[Records from a dataset]

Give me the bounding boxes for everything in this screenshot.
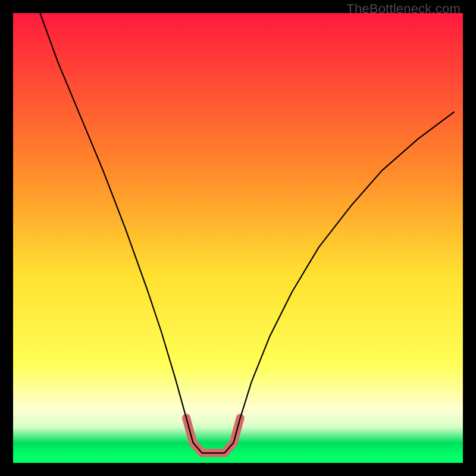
plot-area (13, 13, 463, 463)
gradient-background (13, 13, 463, 463)
outer-black-frame: TheBottleneck.com (0, 0, 476, 476)
chart-svg (13, 13, 463, 463)
watermark-text: TheBottleneck.com (346, 1, 461, 17)
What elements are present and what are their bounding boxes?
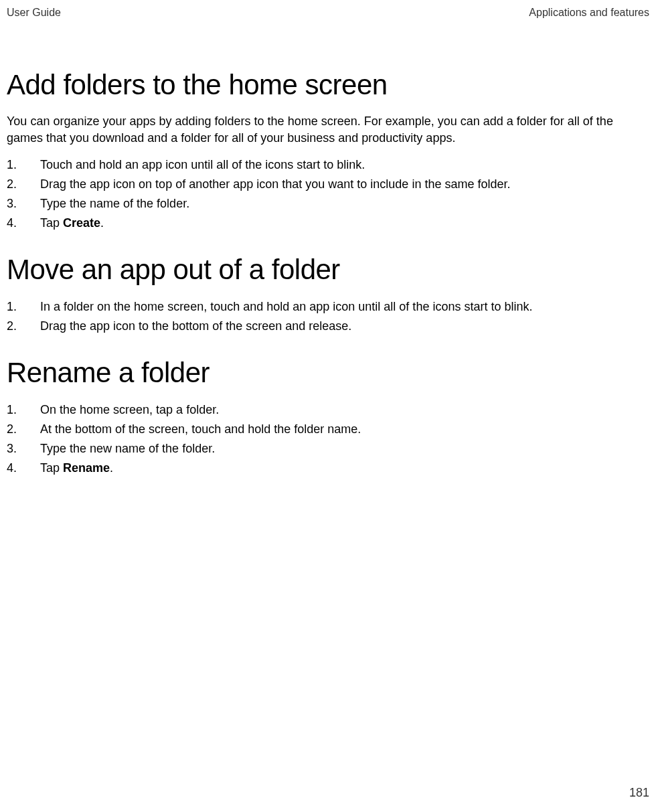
page-number: 181 xyxy=(629,786,649,800)
list-item: Drag the app icon to the bottom of the s… xyxy=(7,317,649,335)
section-intro-1: You can organize your apps by adding fol… xyxy=(7,113,649,147)
steps-list-1: Touch and hold an app icon until all of … xyxy=(7,156,649,232)
page-header: User Guide Applications and features xyxy=(7,7,649,19)
steps-list-2: In a folder on the home screen, touch an… xyxy=(7,298,649,335)
list-item: Type the name of the folder. xyxy=(7,195,649,213)
list-item: Drag the app icon on top of another app … xyxy=(7,175,649,193)
section-title-2: Move an app out of a folder xyxy=(7,254,649,286)
header-right: Applications and features xyxy=(529,7,649,19)
list-item: Tap Create. xyxy=(7,214,649,232)
section-title-3: Rename a folder xyxy=(7,357,649,389)
header-left: User Guide xyxy=(7,7,61,19)
list-item: Touch and hold an app icon until all of … xyxy=(7,156,649,174)
list-item: At the bottom of the screen, touch and h… xyxy=(7,420,649,438)
list-item: Type the new name of the folder. xyxy=(7,440,649,458)
list-item: In a folder on the home screen, touch an… xyxy=(7,298,649,316)
list-item: Tap Rename. xyxy=(7,459,649,477)
list-item: On the home screen, tap a folder. xyxy=(7,401,649,419)
steps-list-3: On the home screen, tap a folder. At the… xyxy=(7,401,649,477)
section-title-1: Add folders to the home screen xyxy=(7,69,649,101)
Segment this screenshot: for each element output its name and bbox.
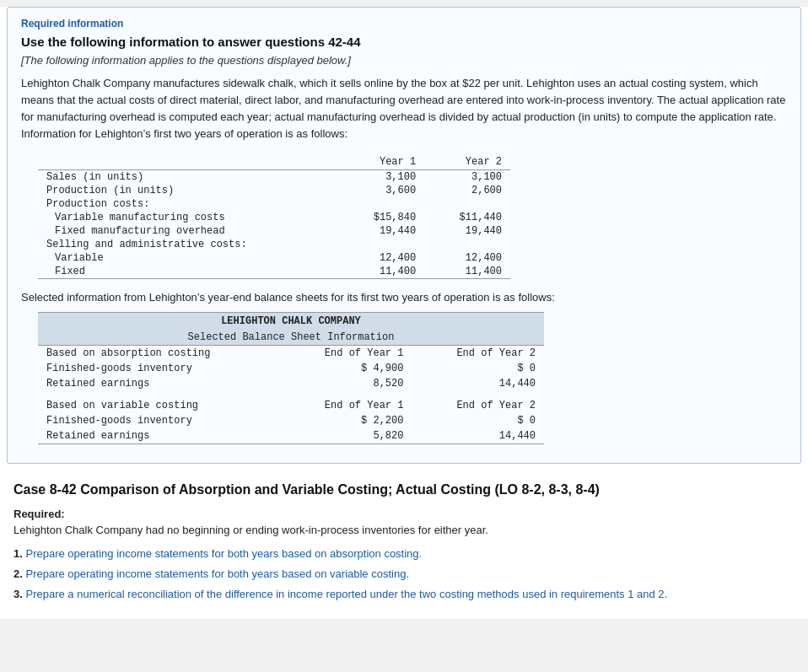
balance-title: LEHIGHTON CHALK COMPANY	[38, 312, 544, 330]
variable-col1-header: End of Year 1	[280, 398, 412, 413]
required-box: Required information Use the following i…	[7, 7, 801, 464]
table-row-y1	[338, 197, 424, 211]
main-heading: Use the following information to answer …	[21, 35, 787, 49]
table-row-label: Sales (in units)	[38, 169, 338, 184]
list-item: $ 0	[412, 361, 544, 376]
item-text: Prepare a numerical reconciliation of th…	[25, 588, 667, 600]
table-row-y1: 12,400	[338, 251, 424, 265]
table-row-y1: 19,440	[338, 224, 424, 238]
list-item: Finished-goods inventory	[38, 361, 280, 376]
table-row-y2: 3,100	[424, 169, 510, 184]
year1-header: Year 1	[338, 155, 424, 170]
balance-table-wrapper: LEHIGHTON CHALK COMPANYSelected Balance …	[21, 312, 787, 444]
item-text: Prepare operating income statements for …	[25, 567, 409, 580]
table-row-y2	[424, 238, 510, 251]
item-number: 2.	[13, 567, 25, 580]
balance-table: LEHIGHTON CHALK COMPANYSelected Balance …	[38, 312, 544, 444]
variable-header: Based on variable costing	[38, 398, 280, 413]
table-row-label: Selling and administrative costs:	[38, 238, 338, 251]
case-section: Case 8-42 Comparison of Absorption and V…	[0, 470, 808, 619]
list-item: $ 2,200	[280, 413, 412, 428]
table-row-y2	[424, 197, 510, 211]
table-row-y2: 19,440	[424, 224, 510, 238]
required-label-2: Required:	[13, 508, 795, 520]
table-row-y1: 3,100	[338, 169, 424, 184]
case-heading: Case 8-42 Comparison of Absorption and V…	[13, 482, 795, 497]
page-wrapper: Required information Use the following i…	[0, 7, 808, 619]
variable-col2-header: End of Year 2	[412, 398, 544, 413]
list-item: 5,820	[280, 428, 412, 444]
table-row-label: Fixed manufacturing overhead	[38, 224, 338, 238]
absorption-col2-header: End of Year 2	[412, 345, 544, 361]
list-item: $ 4,900	[280, 361, 412, 376]
absorption-header: Based on absorption costing	[38, 345, 280, 361]
selected-info-text: Selected information from Lehighton’s ye…	[21, 291, 787, 304]
table-row-y2: $11,440	[424, 211, 510, 224]
list-item: Finished-goods inventory	[38, 413, 280, 428]
year2-header: Year 2	[424, 155, 510, 170]
balance-subtitle: Selected Balance Sheet Information	[38, 330, 544, 346]
table-row-label: Fixed	[38, 265, 338, 279]
numbered-items: 1. Prepare operating income statements f…	[13, 545, 795, 604]
table-row-y2: 12,400	[424, 251, 510, 265]
item-number: 3.	[13, 588, 25, 600]
absorption-col1-header: End of Year 1	[280, 345, 412, 361]
table-row-label: Production (in units)	[38, 184, 338, 197]
numbered-item: 1. Prepare operating income statements f…	[13, 545, 795, 563]
table-row-y2: 11,400	[424, 265, 510, 279]
required-label: Required information	[21, 18, 787, 30]
table-row-y1: 3,600	[338, 184, 424, 197]
list-item: 14,440	[412, 428, 544, 444]
list-item: 8,520	[280, 376, 412, 391]
table-row-label: Production costs:	[38, 197, 338, 211]
list-item: Retained earnings	[38, 376, 280, 391]
italic-note: [The following information applies to th…	[21, 54, 787, 67]
numbered-item: 2. Prepare operating income statements f…	[13, 565, 795, 583]
numbered-item: 3. Prepare a numerical reconciliation of…	[13, 585, 795, 604]
list-item: 14,440	[412, 376, 544, 391]
table-row-y1: $15,840	[338, 211, 424, 224]
description: Lehighton Chalk Company manufactures sid…	[21, 75, 787, 143]
first-data-table: Year 1 Year 2 Sales (in units)3,1003,100…	[38, 155, 510, 279]
table-row-label: Variable	[38, 251, 338, 265]
table-row-y2: 2,600	[424, 184, 510, 197]
table-row-y1: 11,400	[338, 265, 424, 279]
required-desc: Lehighton Chalk Company had no beginning…	[13, 524, 795, 536]
first-data-table-wrapper: Year 1 Year 2 Sales (in units)3,1003,100…	[21, 155, 787, 279]
item-number: 1.	[13, 547, 25, 560]
list-item: $ 0	[412, 413, 544, 428]
table-row-label: Variable manufacturing costs	[38, 211, 338, 224]
item-text: Prepare operating income statements for …	[25, 547, 422, 560]
list-item: Retained earnings	[38, 428, 280, 444]
table-row-y1	[338, 238, 424, 251]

PROBLEM TO SOLVE »
Output the lines above in full and exactly. Leave out every picture.

THE ANSWER »
Give me the bounding boxes for everything in this screenshot.
plot-area (13, 13, 463, 463)
gradient-background (13, 13, 463, 463)
outer-black-frame: TheBottleneck.com (0, 0, 476, 476)
chart-svg (13, 13, 463, 463)
watermark-text: TheBottleneck.com (346, 1, 461, 17)
What elements are present and what are their bounding boxes?
page-number: 181 xyxy=(629,786,649,800)
list-item: Drag the app icon to the bottom of the s… xyxy=(7,317,649,335)
section-intro-1: You can organize your apps by adding fol… xyxy=(7,113,649,147)
steps-list-1: Touch and hold an app icon until all of … xyxy=(7,156,649,232)
page-header: User Guide Applications and features xyxy=(7,7,649,19)
steps-list-2: In a folder on the home screen, touch an… xyxy=(7,298,649,335)
list-item: Type the name of the folder. xyxy=(7,195,649,213)
list-item: Drag the app icon on top of another app … xyxy=(7,175,649,193)
section-title-2: Move an app out of a folder xyxy=(7,254,649,286)
header-right: Applications and features xyxy=(529,7,649,19)
list-item: Tap Create. xyxy=(7,214,649,232)
section-title-3: Rename a folder xyxy=(7,357,649,389)
header-left: User Guide xyxy=(7,7,61,19)
list-item: Touch and hold an app icon until all of … xyxy=(7,156,649,174)
list-item: At the bottom of the screen, touch and h… xyxy=(7,420,649,438)
list-item: Type the new name of the folder. xyxy=(7,440,649,458)
list-item: In a folder on the home screen, touch an… xyxy=(7,298,649,316)
list-item: Tap Rename. xyxy=(7,459,649,477)
list-item: On the home screen, tap a folder. xyxy=(7,401,649,419)
steps-list-3: On the home screen, tap a folder. At the… xyxy=(7,401,649,477)
section-title-1: Add folders to the home screen xyxy=(7,69,649,101)
Segment this screenshot: for each element output its name and bbox.
balance-title: LEHIGHTON CHALK COMPANY	[38, 312, 544, 330]
variable-col1-header: End of Year 1	[280, 398, 412, 413]
required-box: Required information Use the following i…	[7, 7, 801, 464]
table-row-y1	[338, 197, 424, 211]
main-heading: Use the following information to answer …	[21, 35, 787, 49]
table-row-label: Sales (in units)	[38, 169, 338, 184]
list-item: $ 0	[412, 361, 544, 376]
item-text: Prepare a numerical reconciliation of th…	[25, 588, 667, 600]
table-row-y1: 12,400	[338, 251, 424, 265]
table-row-y1: 19,440	[338, 224, 424, 238]
list-item: Finished-goods inventory	[38, 361, 280, 376]
table-row-y2: 3,100	[424, 169, 510, 184]
year1-header: Year 1	[338, 155, 424, 170]
balance-table-wrapper: LEHIGHTON CHALK COMPANYSelected Balance …	[21, 312, 787, 444]
item-text: Prepare operating income statements for …	[25, 567, 409, 580]
table-row-y2	[424, 238, 510, 251]
item-number: 2.	[13, 567, 25, 580]
balance-table: LEHIGHTON CHALK COMPANYSelected Balance …	[38, 312, 544, 444]
variable-header: Based on variable costing	[38, 398, 280, 413]
table-row-label: Selling and administrative costs:	[38, 238, 338, 251]
case-section: Case 8-42 Comparison of Absorption and V…	[0, 470, 808, 619]
list-item: $ 2,200	[280, 413, 412, 428]
table-row-y2	[424, 197, 510, 211]
table-row-y2: 19,440	[424, 224, 510, 238]
required-label-2: Required:	[13, 508, 795, 520]
table-row-y1: 3,100	[338, 169, 424, 184]
case-heading: Case 8-42 Comparison of Absorption and V…	[13, 482, 795, 497]
page-wrapper: Required information Use the following i…	[0, 7, 808, 619]
variable-col2-header: End of Year 2	[412, 398, 544, 413]
list-item: 5,820	[280, 428, 412, 444]
table-row-label: Fixed manufacturing overhead	[38, 224, 338, 238]
absorption-col2-header: End of Year 2	[412, 345, 544, 361]
list-item: $ 4,900	[280, 361, 412, 376]
absorption-header: Based on absorption costing	[38, 345, 280, 361]
selected-info-text: Selected information from Lehighton’s ye…	[21, 291, 787, 304]
table-row-y2: $11,440	[424, 211, 510, 224]
list-item: Finished-goods inventory	[38, 413, 280, 428]
year2-header: Year 2	[424, 155, 510, 170]
balance-subtitle: Selected Balance Sheet Information	[38, 330, 544, 346]
table-row-label: Fixed	[38, 265, 338, 279]
numbered-items: 1. Prepare operating income statements f…	[13, 545, 795, 604]
table-row-y2: 12,400	[424, 251, 510, 265]
item-number: 3.	[13, 588, 25, 600]
absorption-col1-header: End of Year 1	[280, 345, 412, 361]
table-row-label: Production (in units)	[38, 184, 338, 197]
numbered-item: 1. Prepare operating income statements f…	[13, 545, 795, 563]
table-row-y2: 11,400	[424, 265, 510, 279]
required-label: Required information	[21, 18, 787, 30]
table-row-y1: 3,600	[338, 184, 424, 197]
list-item: 14,440	[412, 428, 544, 444]
list-item: 8,520	[280, 376, 412, 391]
table-row-label: Production costs:	[38, 197, 338, 211]
list-item: Retained earnings	[38, 376, 280, 391]
italic-note: [The following information applies to th…	[21, 54, 787, 67]
numbered-item: 2. Prepare operating income statements f…	[13, 565, 795, 583]
numbered-item: 3. Prepare a numerical reconciliation of…	[13, 585, 795, 604]
list-item: 14,440	[412, 376, 544, 391]
table-row-y1: $15,840	[338, 211, 424, 224]
description: Lehighton Chalk Company manufactures sid…	[21, 75, 787, 143]
first-data-table: Year 1 Year 2 Sales (in units)3,1003,100…	[38, 155, 510, 279]
table-row-label: Variable	[38, 251, 338, 265]
table-row-y2: 2,600	[424, 184, 510, 197]
table-row-y1: 11,400	[338, 265, 424, 279]
required-desc: Lehighton Chalk Company had no beginning…	[13, 524, 795, 536]
first-data-table-wrapper: Year 1 Year 2 Sales (in units)3,1003,100…	[21, 155, 787, 279]
item-number: 1.	[13, 547, 25, 560]
list-item: $ 0	[412, 413, 544, 428]
table-row-label: Variable manufacturing costs	[38, 211, 338, 224]
item-text: Prepare operating income statements for …	[25, 547, 422, 560]
list-item: Retained earnings	[38, 428, 280, 444]
table-row-y1	[338, 238, 424, 251]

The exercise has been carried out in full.